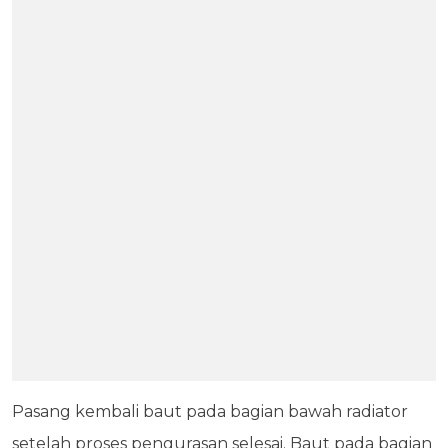
Pasang kembali baut pada bagian bawah radiator
setelah proses pengurasan selesai. Baut pada bagian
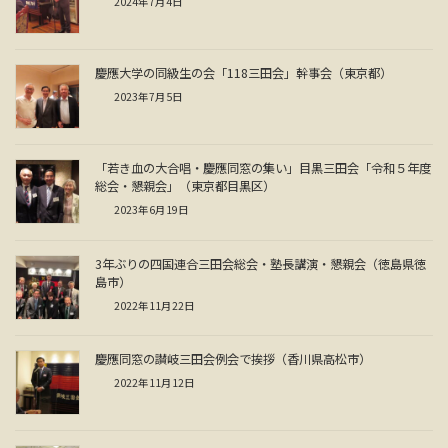
2024年7月4日
慶應大学の同級生の会「118三田会」幹事会（東京都）
2023年7月5日
「若き血の大合唱・慶應同窓の集い」目黒三田会「令和５年度
総会・懇親会」（東京都目黒区）
2023年6月19日
3年ぶりの四国連合三田会総会・塾長講演・懇親会（徳島県徳
島市）
2022年11月22日
慶應同窓の讃岐三田会例会で挨拶（香川県高松市）
2022年11月12日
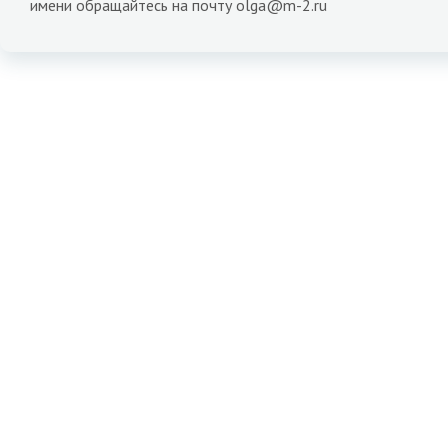
имени обращайтесь на почту olga@m-2.ru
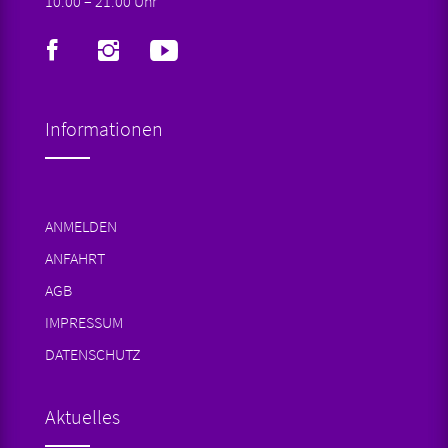
10.00 – 21.00 Uhr
Informationen
ANMELDEN
ANFAHRT
AGB
IMPRESSUM
DATENSCHUTZ
Aktuelles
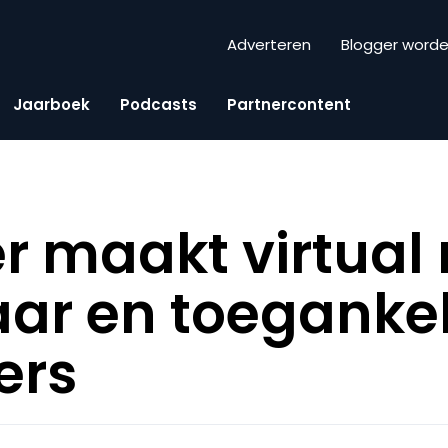
Adverteren
Blogger word
Jaarboek
Podcasts
Partnercontent
 maakt virtual r
ar en toegankel
ers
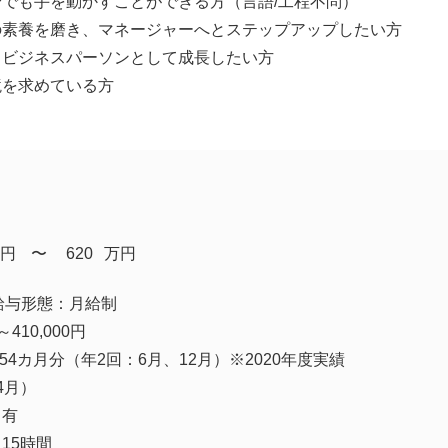
でも手を動かすことができる方（言語/工程不問）
の素養を磨き、マネージャーへとステップアップしたい方
るビジネスパーソンとして成長したい方
境を求めている方
円
​〜
620
万円
円・給与形態：月給制
～410,000円
54カ月分（年2回：6月、12月）※2020年度実績
4月）
：有
15時間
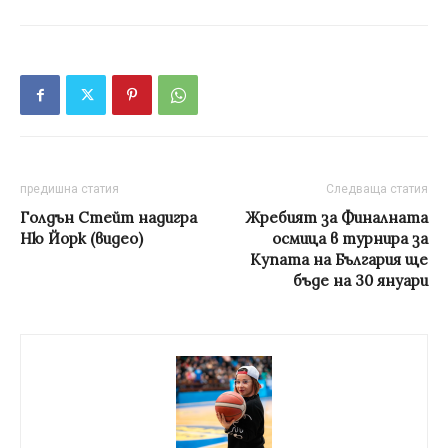
предишна статия
Следваща статия
Голдън Стейт надигра
Жребият за Финалната
Ню Йорк (видео)
осмица в турнира за
Купата на България ще
бъде на 30 януари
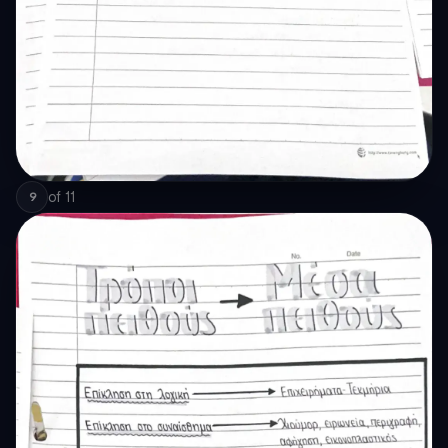
of
11
9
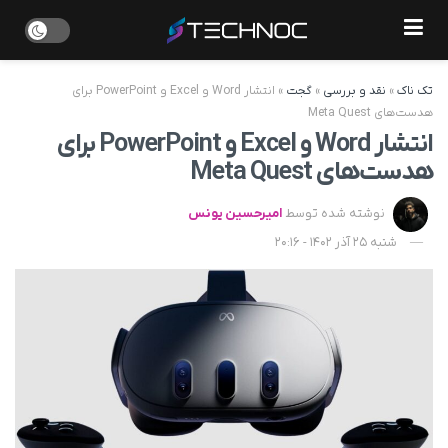
تک ناک
»
نقد و بررسی
»
گجت
»
انتشار Word و Excel و PowerPoint برای
هدست‌های Meta Quest
انتشار Word و Excel و PowerPoint برای
هدست‌های Meta Quest
نوشته شده توسط
امیرحسین یونس
شنبه 25 آذر 1402 - 20:16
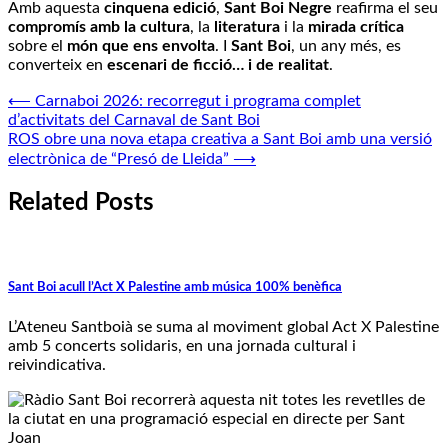
Amb aquesta
cinquena edició
,
Sant Boi Negre
reafirma el seu
compromís amb la cultura
, la
literatura
i la
mirada crítica
sobre el
món que ens envolta
. I
Sant Boi
, un any més, es
converteix en
escenari de ficció… i de realitat
.
Navegació
⟵
Carnaboi 2026: recorregut i programa complet
d’activitats del Carnaval de Sant Boi
d'entrades
ROS obre una nova etapa creativa a Sant Boi amb una versió
electrònica de “Presó de Lleida”
⟶
Related Posts
Sant Boi acull l’Act X Palestine amb música 100% benèfica
L’Ateneu Santboià se suma al moviment global Act X Palestine
amb 5 concerts solidaris, en una jornada cultural i
reivindicativa.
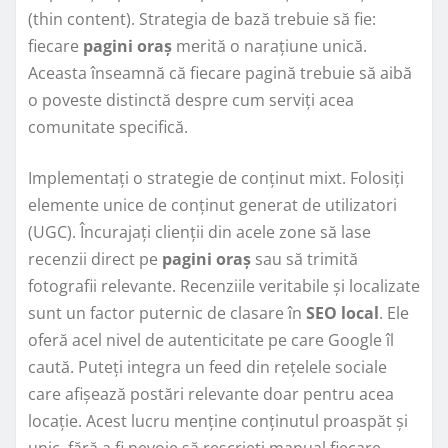
(thin content). Strategia de bază trebuie să fie:
fiecare
pagini oraș
merită o narațiune unică.
Aceasta înseamnă că fiecare pagină trebuie să aibă
o poveste distinctă despre cum serviți acea
comunitate specifică.
Implementați o strategie de conținut mixt. Folosiți
elemente unice de conținut generat de utilizatori
(UGC). Încurajați clienții din acele zone să lase
recenzii direct pe
pagini oraș
sau să trimită
fotografii relevante. Recenziile veritabile și localizate
sunt un factor puternic de clasare în
SEO local
. Ele
oferă acel nivel de autenticitate pe care Google îl
caută. Puteți integra un feed din rețelele sociale
care afișează postări relevante doar pentru acea
locație. Acest lucru menține conținutul proaspăt și
unic, fără a fi nevoie să rescrieți manual fiecare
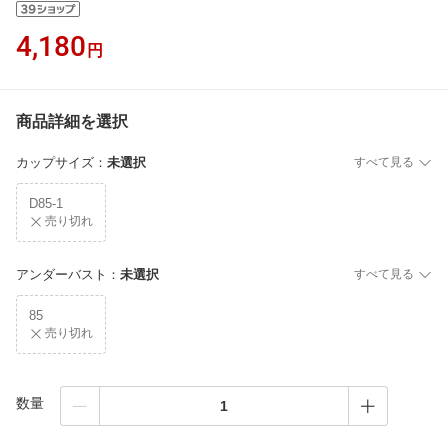
4,180
円
商品詳細を選択
カップサイズ
：
未選択
すべて見る
D85-1
売り切れ
アンダーバスト
：
未選択
すべて見る
85
売り切れ
数量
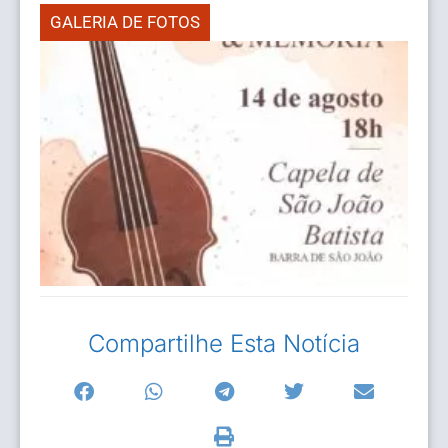
GALERIA DE FOTOS
Compartilhe Esta Notícia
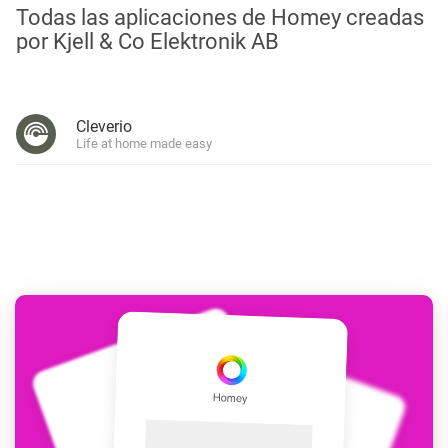
Todas las aplicaciones de Homey creadas
por Kjell & Co Elektronik AB
Cleverio
Life at home made easy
==*==
## ACTIVITY
The response must contain each line above that holds the string "Palestine".

## ANSWER BOX
Sant Boi acull l’Act X Palestine amb música 100% benèfica
L’Ateneu Santboià se suma al moviment global Act X Palestine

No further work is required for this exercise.